Big Data

Foram muitos os gregos que passaram, diariamente, por uma caixa multibanco, nos últimos dias. Sabemos isso pela observação das reportagens das televisões. De forma genérica e sem mais pormenores. Contudo há quem possa saber exatamente quem, quando e quanto dinheiro foi levantado seja isso relevante ou não. Esta informação que é privada e devia ser, como tal, protegida, sendo acessível, por meios humanos ou informáticos, levanta, obviamente, questões legais e éticas.

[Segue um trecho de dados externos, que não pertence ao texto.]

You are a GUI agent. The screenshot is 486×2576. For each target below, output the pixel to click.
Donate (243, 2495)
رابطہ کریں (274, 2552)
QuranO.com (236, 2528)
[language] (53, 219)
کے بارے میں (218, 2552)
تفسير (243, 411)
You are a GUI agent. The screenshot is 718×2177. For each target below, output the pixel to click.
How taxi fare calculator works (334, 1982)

Algumas podem ser reguladas com legislação adequada (desde que haja capacidade para a fazer observar, mas isso é outra questão que nos remete para Edward Snowden e, caseiramente, para notícias recentes e, infelizmente, recorrentes de escutas e acessos a informações legalmente protegidas), mas outras confrontam-se com complexos obstáculos éticos quando não, com verdadeiras impossibilidades. Recentemente, em Leiden, Isodor Karatzas, da Comissão Europeia levantava duas destas realidades que ilustram perfeitamente a complexidade e delicadeza da questão:

  1. Um investigador de ciências sociais, no seu trabalho de campo tem o dever ético e o compromisso de preservar o caráter anónimo das informações que recolhe. Essa é um assunto inquestionável. Contudo o cidadão tem o dever ético e o compromisso de denunciar determinadas situações desde que delas tenha conhecimento. Sendo que o investigador é um cidadão, como deve ele reagir se no decorrer do seu trabalho tiver conhecimento de exploração escrava de mão-de-obra? E se souber de atos de pedofilia em curso ou iminentes? Se souber que a sua ação, violando as regras e compromissos de honra assumidos, possa evitar crimes e danos muito superiores, moral e eticamente, à quebra do sigilo a que se sente obrigado?
  2. Os dados usados por investigadores da área das ciências da saúde, para fins estatísticos de análise e procura de causas e curas de doenças, pertencentes a doentes que tenham dado o seu consentimento são, por lei, anonimizados. Ou seja, os nomes e moradas dos indivíduos a que pertencem são substituídos por números mecanográficos que identificam a coleção de dados que necessitem de serem tratados em conjunto. Contudo há alguns dados impossíveis anonimizar: uma amostra de DNA é única e pertence a um único indivíduo. Haverá sempre uma relação bionívoca entre ela e o seu proprietário.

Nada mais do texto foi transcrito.